W rejonie Pokrowska w obwodzie donieckim toczą się intensywne walki, a rosyjskie siły dążą do zdobycia strategicznego miasta za wszelką cenę. Według raportu amerykańskiego Instytutu Studiów nad Wojną, Rosjanie prawdopodobnie zamierzają przerwać ukraińskie linie komunikacyjne, zmuszając wojska do wycofania się w najbliższych miesiącach.
Rosyjskie dowództwo wojskowe unika bezpośrednich ataków na zurbanizowane obszary,koncentrując się na blokowaniu miast. Taka strategia ma zwiększyć szanse na wycofanie się ukraińskiej armii bez angażowania się w kosztowne walki miejskie. Ukraiński ekspert wojskowy iwan Stupak podkreśla, że Rosjanie zmieniają taktykę, tworząc „kotły” zamiast prowadzenia walk ulicznych.
Postępy rosyjskiej ofensywy zostały spowolnione z powodu problemów logistycznych, wyczerpania zasobów oraz ukraińskiej operacji w obwodzie kurskim. Dodatkowo trudne warunki pogodowe i teren bagienny stanowią wyzwanie dla rosyjskich sił.

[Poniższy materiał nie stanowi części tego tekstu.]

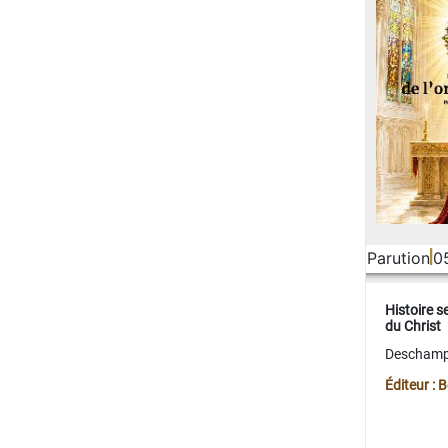
Parution
0
Histoire s
du Christ
Deschamps
Éditeur :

Sytuacja w pokrowsku jest krytyczna.Miasto jest nieustannie ostrzeliwane, pozbawionym podstawowych usług, takich jak prąd, gaz i woda. Rosyjskie wojska znajdują się zaledwie trzy kilometry od miasta, używając bomb kierowanych, artylerii i dronów. Pozostało około 7200 mieszkańców, a ewakuacja odbywa się bezpośrednio z domów.
Ekspert ostrzega również, że zagrożenie dla obwodu dniepropietrowskiego pozostaje wysokie, mimo braku oficjalnych deklaracji ze strony Rosji. Rosjanie bowiem wybierają tereny i trasy, które dają im największe szanse na sukces.